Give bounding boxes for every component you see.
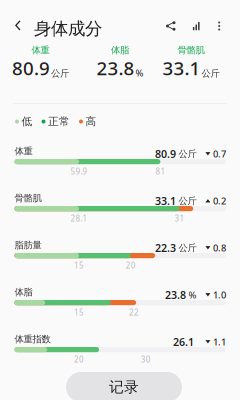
staticText: 公斤 — [178, 242, 196, 254]
staticText: 33.1 — [155, 194, 176, 208]
staticText: 23.8 — [165, 288, 186, 302]
staticText: 31 — [174, 213, 184, 224]
staticText: 81 — [155, 166, 165, 177]
staticText: 高 — [86, 115, 96, 128]
staticText: 体重指数 — [14, 334, 50, 345]
staticText: 体脂 — [14, 286, 32, 298]
button[interactable]: 记录 — [0, 0, 174, 30]
staticText: 正常 — [48, 115, 70, 128]
staticText: % — [135, 67, 143, 79]
staticText: 公斤 — [51, 68, 69, 79]
staticText: % — [188, 289, 196, 301]
staticText: 59.9 — [70, 166, 88, 177]
staticText: 80.9 — [12, 56, 50, 80]
staticText: 脂肪量 — [14, 240, 42, 251]
staticText: 记录 — [109, 378, 139, 396]
staticText: 体脂 — [111, 44, 129, 56]
staticText: 体重 — [32, 44, 50, 56]
staticText: 20 — [126, 260, 136, 271]
staticText: 低 — [22, 115, 32, 128]
staticText: 0.7 — [213, 148, 226, 160]
staticText: 15 — [74, 307, 84, 318]
staticText: 骨骼肌 — [14, 192, 42, 204]
staticText: 1.1 — [213, 336, 226, 348]
staticText: 80.9 — [155, 147, 176, 161]
staticText: 23.8 — [97, 56, 135, 80]
staticText: 28.1 — [70, 213, 88, 224]
staticText: 1.0 — [213, 289, 226, 301]
staticText: 0.2 — [213, 195, 226, 207]
staticText: 0.8 — [213, 242, 226, 254]
staticText: 公斤 — [178, 195, 196, 207]
staticText: 15 — [74, 260, 84, 271]
staticText: 22.3 — [155, 241, 176, 255]
staticText: 身体成分 — [34, 18, 102, 39]
staticText: 公斤 — [178, 148, 196, 160]
staticText: 公斤 — [201, 68, 219, 79]
staticText: 33.1 — [163, 56, 201, 80]
staticText: 骨骼肌 — [178, 44, 204, 56]
staticText: 20 — [74, 354, 84, 365]
staticText: 30 — [141, 354, 151, 365]
staticText: 22 — [129, 307, 139, 318]
staticText: 26.1 — [173, 335, 194, 349]
staticText: 体重 — [14, 146, 32, 157]
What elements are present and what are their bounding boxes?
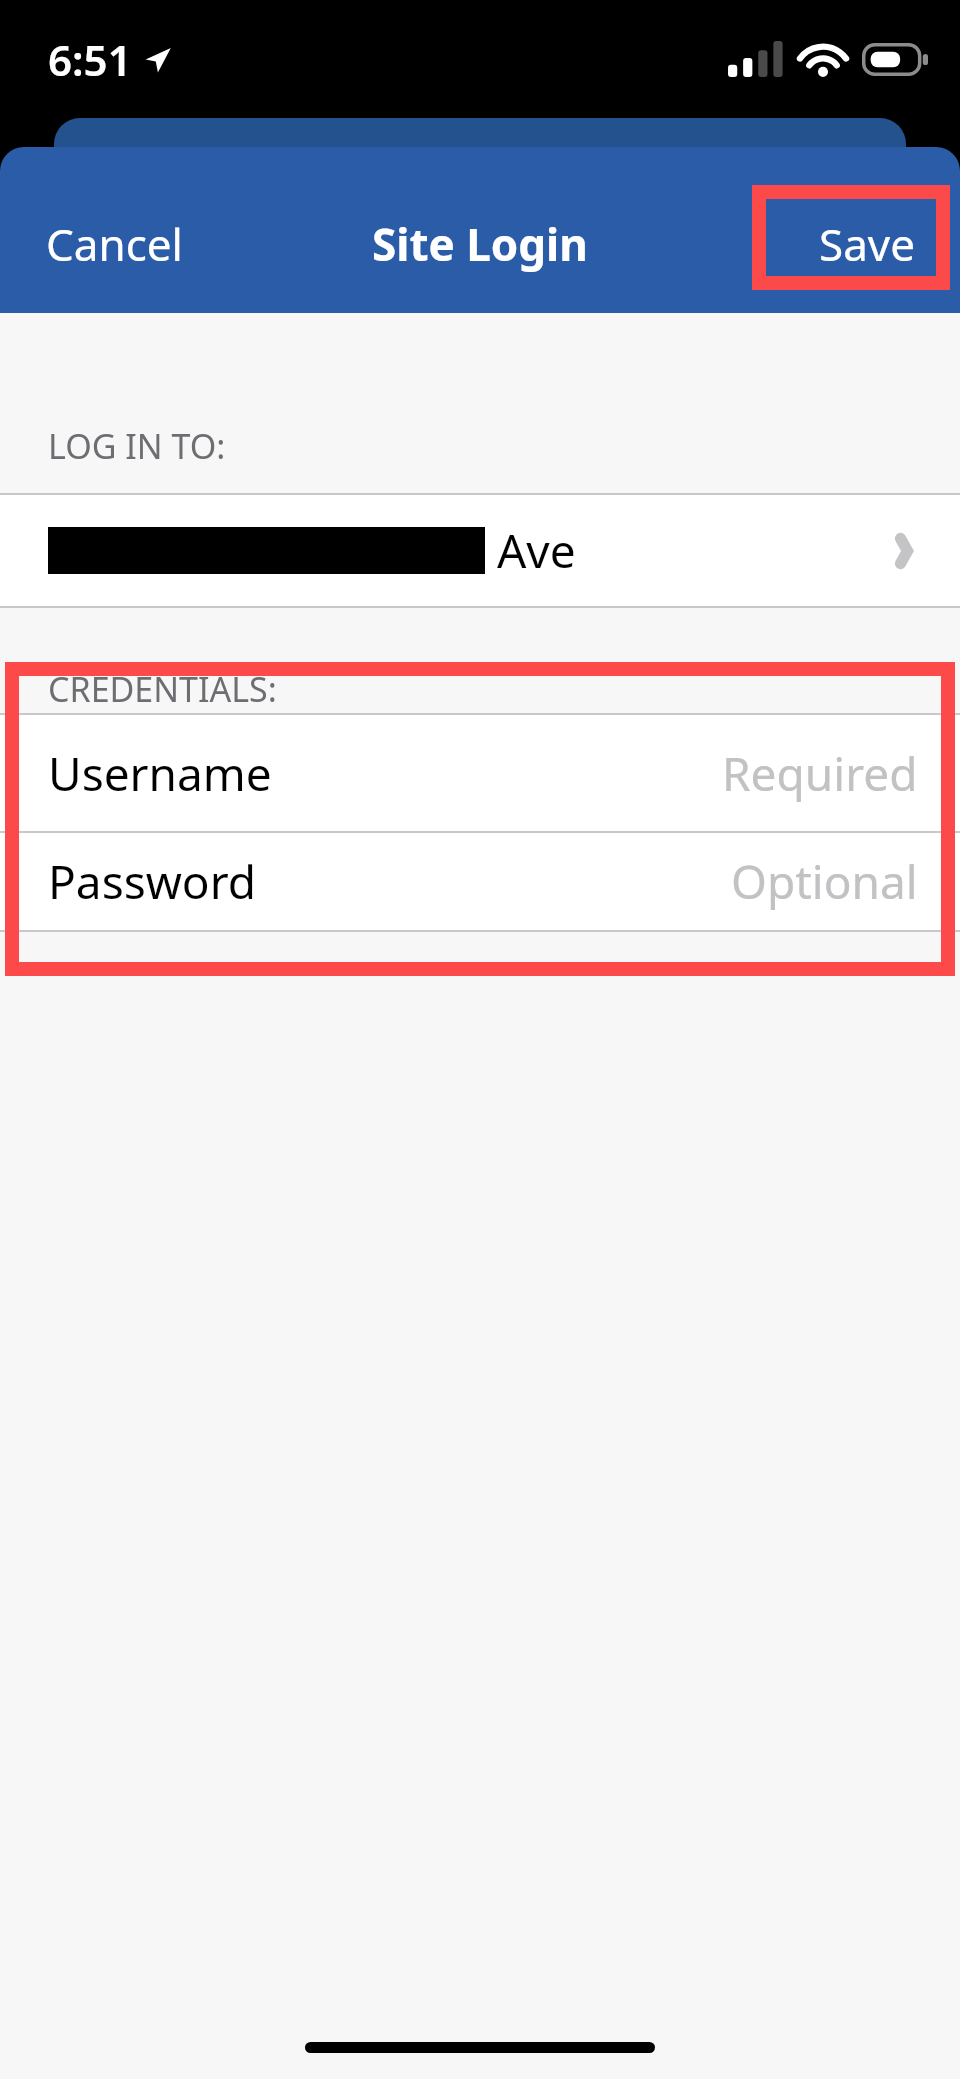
staticText: 6:51 bbox=[48, 31, 132, 88]
button[interactable]: Username bbox=[0, 715, 960, 831]
staticText: Cancel bbox=[46, 214, 183, 274]
button[interactable]: Password bbox=[0, 833, 960, 930]
staticText: Save bbox=[819, 214, 916, 274]
staticText: Optional bbox=[731, 850, 918, 913]
button[interactable]: Cancel bbox=[20, 200, 209, 288]
staticText: Required bbox=[722, 742, 918, 805]
staticText: Username bbox=[48, 742, 272, 805]
staticText: Password bbox=[48, 850, 257, 913]
staticText: CREDENTIALS: bbox=[48, 666, 277, 712]
button[interactable]: Save bbox=[797, 200, 938, 288]
staticText: Ave bbox=[485, 519, 576, 582]
staticText: Site Login bbox=[372, 214, 588, 274]
staticText: LOG IN TO: bbox=[48, 423, 226, 469]
button[interactable]: Ave bbox=[0, 495, 960, 606]
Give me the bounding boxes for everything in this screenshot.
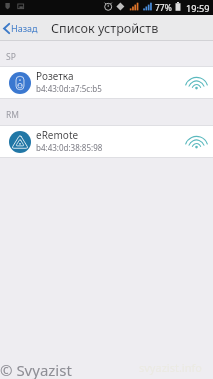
staticText: © Svyazist <box>0 360 72 379</box>
staticText: Список устройств <box>51 20 159 37</box>
button[interactable]: eRemote <box>0 125 213 158</box>
staticText: 77% <box>155 2 172 14</box>
other: Wi-Fi connected <box>185 135 208 149</box>
staticText: svyazist.info <box>139 360 202 375</box>
staticText: 19:59 <box>186 2 210 15</box>
button[interactable]: Розетка <box>0 66 213 99</box>
staticText: RM <box>6 109 19 121</box>
staticText: b4:43:0d:a7:5c:b5 <box>36 83 102 94</box>
staticText: Назад <box>11 22 38 34</box>
button[interactable]: Назад <box>0 15 42 41</box>
staticText: eRemote <box>36 128 79 142</box>
staticText: b4:43:0d:38:85:98 <box>36 142 103 153</box>
other: Wi-Fi connected <box>185 76 208 90</box>
staticText: SP <box>6 51 16 63</box>
staticText: Розетка <box>36 69 74 83</box>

• **Work to complete**:
Isolate each line of the listing above that includes "other". Copy it.

• **Solution for this exercise**:
other: Wi-Fi connected <box>185 135 208 149</box>
other: Wi-Fi connected <box>185 76 208 90</box>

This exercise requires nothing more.